**WORK ORDER**
Scan the entries for "terminologique". Every line that holds it is to be copied.

**DATA RECORDS**
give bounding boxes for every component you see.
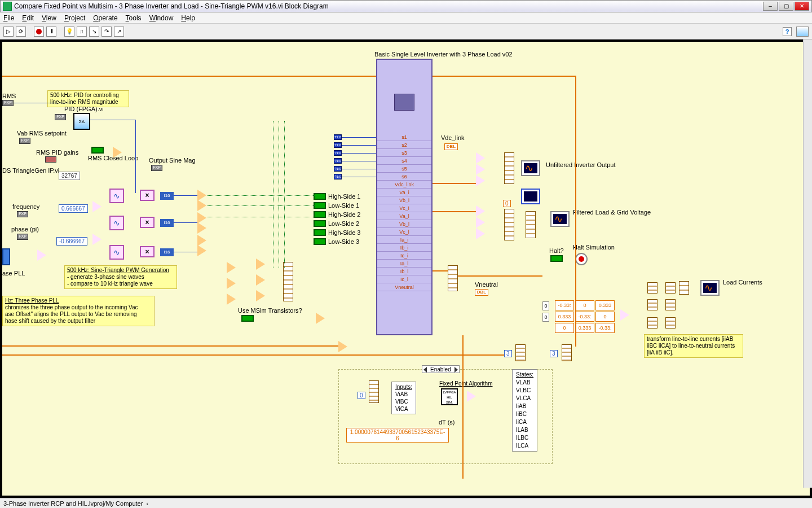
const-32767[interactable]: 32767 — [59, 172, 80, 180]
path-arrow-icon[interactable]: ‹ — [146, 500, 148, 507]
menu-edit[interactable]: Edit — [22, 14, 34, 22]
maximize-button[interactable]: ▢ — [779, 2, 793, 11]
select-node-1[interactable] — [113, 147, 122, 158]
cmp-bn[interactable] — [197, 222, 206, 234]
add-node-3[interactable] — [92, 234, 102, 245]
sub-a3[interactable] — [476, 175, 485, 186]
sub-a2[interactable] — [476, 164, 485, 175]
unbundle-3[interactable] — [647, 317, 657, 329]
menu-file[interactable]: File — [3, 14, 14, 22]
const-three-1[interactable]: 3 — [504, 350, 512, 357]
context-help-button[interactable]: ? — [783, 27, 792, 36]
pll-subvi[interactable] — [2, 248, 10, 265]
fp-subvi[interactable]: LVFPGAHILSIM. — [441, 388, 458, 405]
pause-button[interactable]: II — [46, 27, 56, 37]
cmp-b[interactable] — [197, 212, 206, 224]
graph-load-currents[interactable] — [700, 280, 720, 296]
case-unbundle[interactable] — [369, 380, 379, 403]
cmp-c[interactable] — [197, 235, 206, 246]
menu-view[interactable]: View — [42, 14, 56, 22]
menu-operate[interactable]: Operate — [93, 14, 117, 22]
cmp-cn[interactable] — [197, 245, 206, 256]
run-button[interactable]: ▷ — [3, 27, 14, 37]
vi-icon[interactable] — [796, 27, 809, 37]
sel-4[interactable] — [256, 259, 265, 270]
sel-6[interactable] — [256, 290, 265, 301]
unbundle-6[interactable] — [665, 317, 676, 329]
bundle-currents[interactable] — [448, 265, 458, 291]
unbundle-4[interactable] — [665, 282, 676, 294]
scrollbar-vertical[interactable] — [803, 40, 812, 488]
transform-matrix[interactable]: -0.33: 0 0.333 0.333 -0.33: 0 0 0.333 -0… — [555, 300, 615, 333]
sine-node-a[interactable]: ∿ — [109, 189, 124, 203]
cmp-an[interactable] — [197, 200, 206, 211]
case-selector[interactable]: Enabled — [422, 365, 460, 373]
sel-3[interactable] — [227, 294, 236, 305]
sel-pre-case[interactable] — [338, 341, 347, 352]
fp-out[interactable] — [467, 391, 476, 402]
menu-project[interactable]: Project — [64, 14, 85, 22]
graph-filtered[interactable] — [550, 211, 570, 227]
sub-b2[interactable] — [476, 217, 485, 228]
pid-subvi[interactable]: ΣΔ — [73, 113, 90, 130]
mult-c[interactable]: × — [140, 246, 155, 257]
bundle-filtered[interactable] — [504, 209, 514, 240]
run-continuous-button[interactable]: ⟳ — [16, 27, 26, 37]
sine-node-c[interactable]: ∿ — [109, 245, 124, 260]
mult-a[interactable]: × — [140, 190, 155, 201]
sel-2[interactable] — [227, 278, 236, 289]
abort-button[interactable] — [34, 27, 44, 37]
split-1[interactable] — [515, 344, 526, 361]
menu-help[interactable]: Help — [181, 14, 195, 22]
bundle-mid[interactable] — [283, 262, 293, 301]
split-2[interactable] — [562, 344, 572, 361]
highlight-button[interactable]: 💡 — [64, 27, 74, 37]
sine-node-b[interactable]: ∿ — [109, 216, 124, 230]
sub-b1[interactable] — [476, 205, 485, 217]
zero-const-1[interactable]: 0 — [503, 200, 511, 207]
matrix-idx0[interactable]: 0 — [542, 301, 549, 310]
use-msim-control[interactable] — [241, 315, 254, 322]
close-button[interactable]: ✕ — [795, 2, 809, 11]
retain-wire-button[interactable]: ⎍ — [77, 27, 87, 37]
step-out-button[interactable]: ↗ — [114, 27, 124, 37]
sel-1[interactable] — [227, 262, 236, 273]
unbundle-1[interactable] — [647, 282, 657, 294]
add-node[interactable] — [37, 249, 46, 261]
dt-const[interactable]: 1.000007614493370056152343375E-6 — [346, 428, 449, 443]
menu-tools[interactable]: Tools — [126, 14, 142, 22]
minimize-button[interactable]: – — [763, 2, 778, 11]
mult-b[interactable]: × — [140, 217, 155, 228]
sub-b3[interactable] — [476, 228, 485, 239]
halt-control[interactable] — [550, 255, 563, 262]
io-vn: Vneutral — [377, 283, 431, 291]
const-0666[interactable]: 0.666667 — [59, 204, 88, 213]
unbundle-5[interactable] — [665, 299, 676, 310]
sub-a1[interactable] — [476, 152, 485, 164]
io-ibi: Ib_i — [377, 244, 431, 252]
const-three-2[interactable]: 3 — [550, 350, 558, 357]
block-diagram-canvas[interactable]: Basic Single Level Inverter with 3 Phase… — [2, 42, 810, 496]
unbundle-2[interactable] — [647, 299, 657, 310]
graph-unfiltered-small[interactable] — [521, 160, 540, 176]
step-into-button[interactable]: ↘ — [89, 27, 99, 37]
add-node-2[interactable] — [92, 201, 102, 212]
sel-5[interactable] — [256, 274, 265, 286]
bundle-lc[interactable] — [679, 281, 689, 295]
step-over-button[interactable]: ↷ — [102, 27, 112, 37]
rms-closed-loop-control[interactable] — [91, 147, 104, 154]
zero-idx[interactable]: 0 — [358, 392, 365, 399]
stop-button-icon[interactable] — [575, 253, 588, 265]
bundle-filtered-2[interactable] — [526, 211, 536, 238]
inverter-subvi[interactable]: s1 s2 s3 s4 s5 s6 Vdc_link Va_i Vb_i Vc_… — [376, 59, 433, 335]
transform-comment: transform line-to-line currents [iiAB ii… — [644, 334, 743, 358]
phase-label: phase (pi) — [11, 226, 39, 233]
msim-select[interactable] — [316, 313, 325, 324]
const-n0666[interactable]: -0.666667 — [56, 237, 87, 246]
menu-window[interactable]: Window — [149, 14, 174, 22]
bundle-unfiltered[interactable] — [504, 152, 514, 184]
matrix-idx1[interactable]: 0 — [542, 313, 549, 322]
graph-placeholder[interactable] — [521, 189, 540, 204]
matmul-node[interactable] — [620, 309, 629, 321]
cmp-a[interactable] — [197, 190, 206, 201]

--

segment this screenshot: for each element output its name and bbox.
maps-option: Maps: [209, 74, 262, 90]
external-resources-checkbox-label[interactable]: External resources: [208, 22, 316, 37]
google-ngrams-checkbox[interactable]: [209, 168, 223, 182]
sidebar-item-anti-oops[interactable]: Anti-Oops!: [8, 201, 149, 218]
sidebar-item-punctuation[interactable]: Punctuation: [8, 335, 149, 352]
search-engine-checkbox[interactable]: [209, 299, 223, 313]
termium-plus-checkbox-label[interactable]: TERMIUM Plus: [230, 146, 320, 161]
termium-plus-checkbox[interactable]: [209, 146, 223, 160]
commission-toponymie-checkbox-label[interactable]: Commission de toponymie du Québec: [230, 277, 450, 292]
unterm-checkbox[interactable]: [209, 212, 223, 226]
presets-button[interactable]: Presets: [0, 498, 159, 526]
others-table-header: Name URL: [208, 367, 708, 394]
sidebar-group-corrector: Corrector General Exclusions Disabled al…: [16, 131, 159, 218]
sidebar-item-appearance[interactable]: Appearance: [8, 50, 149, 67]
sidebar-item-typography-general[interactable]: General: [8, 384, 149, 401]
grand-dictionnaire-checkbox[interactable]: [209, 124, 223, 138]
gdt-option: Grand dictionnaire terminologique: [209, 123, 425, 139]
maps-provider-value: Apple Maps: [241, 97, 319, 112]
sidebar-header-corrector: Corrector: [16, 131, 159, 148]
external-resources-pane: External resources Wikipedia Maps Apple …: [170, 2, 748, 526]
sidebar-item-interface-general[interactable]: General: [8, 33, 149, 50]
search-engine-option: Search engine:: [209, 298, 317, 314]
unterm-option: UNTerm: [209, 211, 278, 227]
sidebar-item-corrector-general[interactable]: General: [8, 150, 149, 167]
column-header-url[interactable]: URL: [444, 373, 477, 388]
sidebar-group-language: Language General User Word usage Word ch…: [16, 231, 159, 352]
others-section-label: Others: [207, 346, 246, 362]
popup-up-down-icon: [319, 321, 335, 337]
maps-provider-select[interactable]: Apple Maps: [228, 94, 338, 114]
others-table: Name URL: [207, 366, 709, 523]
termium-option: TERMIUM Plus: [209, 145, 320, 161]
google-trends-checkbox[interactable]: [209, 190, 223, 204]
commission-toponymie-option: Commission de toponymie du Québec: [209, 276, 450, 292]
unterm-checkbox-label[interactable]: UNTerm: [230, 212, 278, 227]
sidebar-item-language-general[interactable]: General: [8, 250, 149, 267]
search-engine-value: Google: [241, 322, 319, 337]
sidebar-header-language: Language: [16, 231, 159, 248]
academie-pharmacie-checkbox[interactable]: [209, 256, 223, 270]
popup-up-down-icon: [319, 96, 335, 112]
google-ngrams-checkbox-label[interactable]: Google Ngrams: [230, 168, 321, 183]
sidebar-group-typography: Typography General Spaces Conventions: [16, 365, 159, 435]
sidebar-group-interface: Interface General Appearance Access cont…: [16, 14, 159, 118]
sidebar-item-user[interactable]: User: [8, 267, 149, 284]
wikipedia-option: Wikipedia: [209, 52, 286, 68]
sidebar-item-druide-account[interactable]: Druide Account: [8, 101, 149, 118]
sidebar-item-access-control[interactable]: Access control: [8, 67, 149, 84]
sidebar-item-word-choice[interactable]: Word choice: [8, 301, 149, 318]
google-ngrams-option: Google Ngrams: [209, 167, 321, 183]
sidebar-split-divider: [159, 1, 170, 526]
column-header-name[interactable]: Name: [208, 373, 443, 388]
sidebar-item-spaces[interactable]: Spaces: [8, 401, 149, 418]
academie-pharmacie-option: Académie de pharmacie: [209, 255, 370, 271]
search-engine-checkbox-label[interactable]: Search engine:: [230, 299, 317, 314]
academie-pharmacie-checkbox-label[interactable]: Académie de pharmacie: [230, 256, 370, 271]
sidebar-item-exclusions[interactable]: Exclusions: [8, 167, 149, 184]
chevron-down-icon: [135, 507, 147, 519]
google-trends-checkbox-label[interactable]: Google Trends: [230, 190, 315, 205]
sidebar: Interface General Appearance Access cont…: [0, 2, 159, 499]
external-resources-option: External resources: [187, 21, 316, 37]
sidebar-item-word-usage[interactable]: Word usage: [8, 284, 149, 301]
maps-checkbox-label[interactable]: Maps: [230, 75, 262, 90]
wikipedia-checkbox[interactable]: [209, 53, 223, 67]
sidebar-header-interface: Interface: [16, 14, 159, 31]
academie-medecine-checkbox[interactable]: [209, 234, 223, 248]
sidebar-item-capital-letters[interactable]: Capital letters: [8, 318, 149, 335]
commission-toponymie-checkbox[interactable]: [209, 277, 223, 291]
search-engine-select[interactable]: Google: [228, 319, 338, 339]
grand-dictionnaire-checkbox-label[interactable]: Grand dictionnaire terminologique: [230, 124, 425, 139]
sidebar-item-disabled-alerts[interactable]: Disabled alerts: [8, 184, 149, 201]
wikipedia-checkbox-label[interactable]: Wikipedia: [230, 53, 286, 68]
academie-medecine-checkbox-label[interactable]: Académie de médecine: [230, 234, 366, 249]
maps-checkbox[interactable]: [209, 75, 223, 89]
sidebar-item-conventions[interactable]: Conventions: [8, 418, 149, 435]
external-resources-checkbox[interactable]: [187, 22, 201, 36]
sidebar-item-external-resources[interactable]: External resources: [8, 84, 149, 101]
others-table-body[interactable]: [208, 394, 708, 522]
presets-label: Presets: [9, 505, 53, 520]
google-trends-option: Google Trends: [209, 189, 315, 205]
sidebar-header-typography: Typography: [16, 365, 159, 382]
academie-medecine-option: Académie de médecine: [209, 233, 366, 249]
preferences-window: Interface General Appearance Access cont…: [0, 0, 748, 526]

**SOLVED PROBLEM**
gdt-option: Grand dictionnaire terminologique: [209, 123, 425, 139]
grand-dictionnaire-checkbox-label[interactable]: Grand dictionnaire terminologique: [230, 124, 425, 139]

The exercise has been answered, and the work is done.